Seems like before he retired a number of years ago it was Lee Iacocca that said, "If you do pretty much anything 5 hours a day, five days a week, for 5 years, you can legitimately think yourself an expert in that field.timothyallan wrote:I went to a music based lecture yesterday, and one of the points mentioned was that the average amount of time you needed to spend practicing to be considered a 'master' of a certain craft was around 10,000 hours. The definition of master could be argued ad nauseum, so let's just assume for the moment it means pretty farking good.
Have you put in your 10,000?
Get out a calculator and really try and approximate, it's quite interesting when you get a final number.
Things is, just because you are an expert doesn't mean you can ever become more than the sum of your own natural talent.
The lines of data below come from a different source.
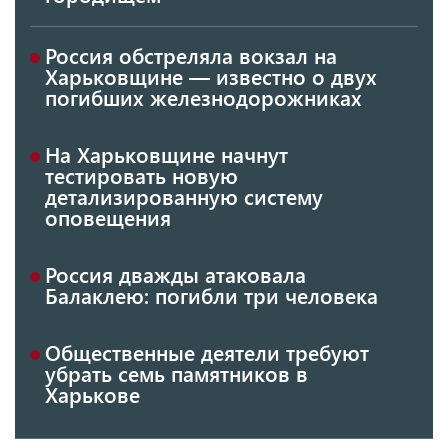
Россия обстреляла вокзал на
Харьковщине — известно о двух
погибших железнодорожниках
На Харьковщине начнут
тестировать новую
детализированную систему
оповещения
Россия дважды атаковала
Балаклею: погибли три человека
Общественные деятели требуют
убрать семь памятников в
Харькове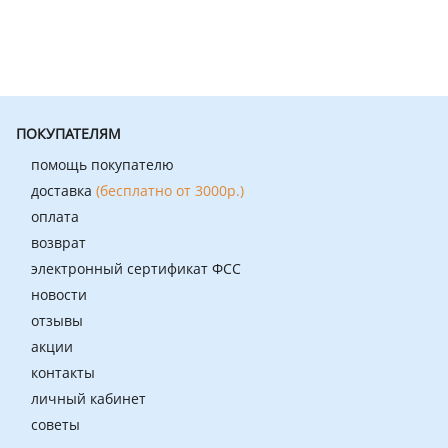
ПОКУПАТЕЛЯМ
помощь покупателю
доставка
(бесплатно от 3000р.)
оплата
возврат
электронный сертификат ФСС
новости
отзывы
акции
контакты
личный кабинет
советы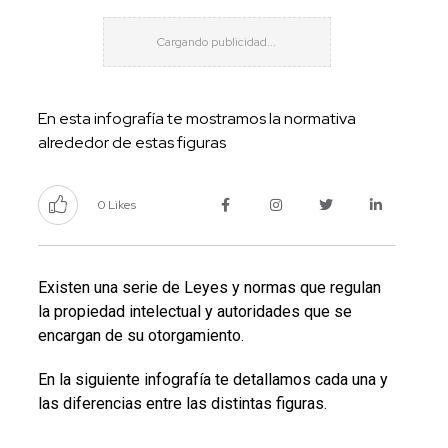
En esta infografía te mostramos la normativa
alrededor de estas figuras
0 Likes
Existen una serie de Leyes y normas que regulan
la propiedad intelectual y autoridades que se
encargan de su otorgamiento.
En la siguiente infografía te detallamos cada una y
las diferencias entre las distintas figuras.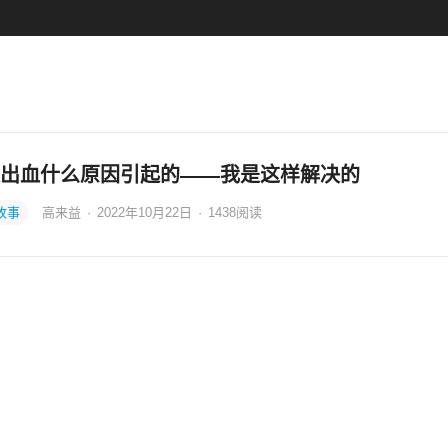
出血什么原因引起的——我是这样解决的
故事
高来益
·
2022年10月22日
·
1438
阅读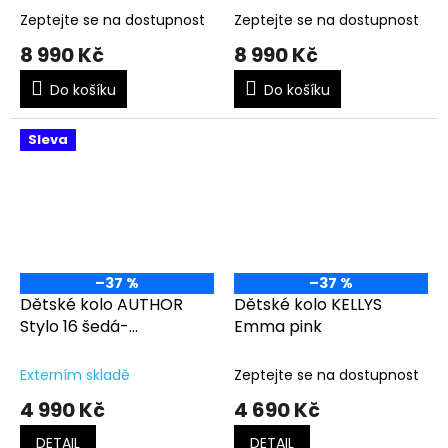
Zeptejte se na dostupnost
Zeptejte se na dostupnost
8 990 Kč
8 990 Kč
Do košíku
Do košíku
Sleva
–37 %
–37 %
Dětské kolo AUTHOR
Dětské kolo KELLYS
Stylo 16 šedá-
Emma pink
matná/zelená
Externím skladě
Zeptejte se na dostupnost
4 990 Kč
4 690 Kč
DETAIL
DETAIL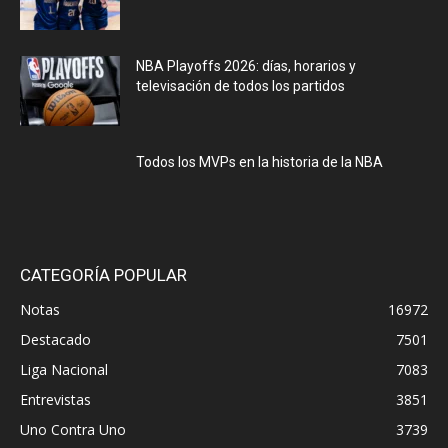
NBA Playoffs 2026: días, horarios y
televisación de todos los partidos
Todos los MVPs en la historia de la NBA
CATEGORÍA POPULAR
Notas
16972
Destacado
7501
Liga Nacional
7083
Entrevistas
3851
Uno Contra Uno
3739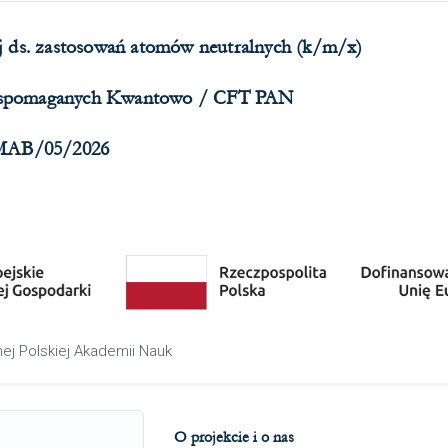
j ds. zastosowań atomów neutralnych (k/m/x)
Wspomaganych Kwantowo / CFT PAN
 MAB/05/2026
ej Polskiej Akademii Nauk
O projekcie i o nas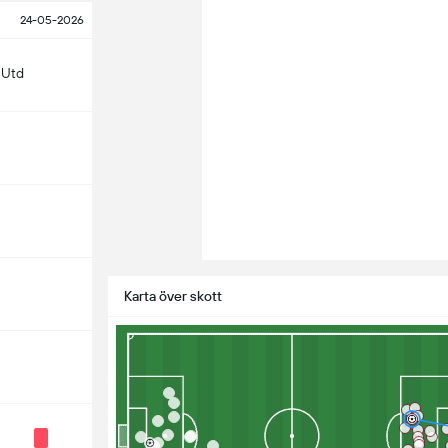
24-05-2026
 Utd
Karta över skott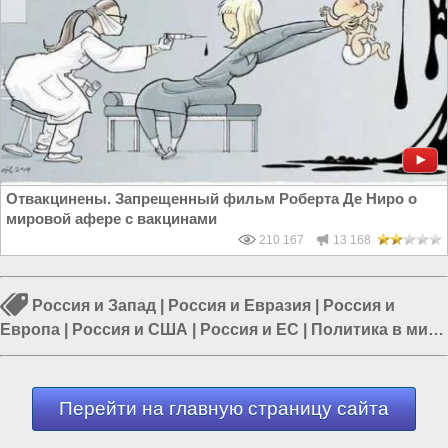
Отвакцинены. Запрещенный фильм Роберта Де Ниро о
мировой афере с вакцинами
210 167
13 168
Россия и Запад
|
Россия и Евразия
|
Россия и
Европа
|
Россия и США
|
Россия и ЕС
|
Политика в мире
|
Власть в РФ
Перейти на главную страницу сайта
You can know all there is to know about something and never create anything truly exceptional in that field of endeavor.
I've sat down and played with people that had been playing for 30 years. I was playing better than them and their accumulative years in a year and a half. Some people just have no musical talent but love music tremendously. I've met guys with tremendous singing voices that could not play guitar to save their ass.
Music is art and everyone knows the best artists that ever lived were in and of them selves the best artists that ever lived. That had ZERO to do with training. Practice of course is not the same as training. Most dexterity and capable facilitation are the products of regular physical training. Those muscles don't develop on their own. Although certain individuals are built for the long hall far and away superior to others.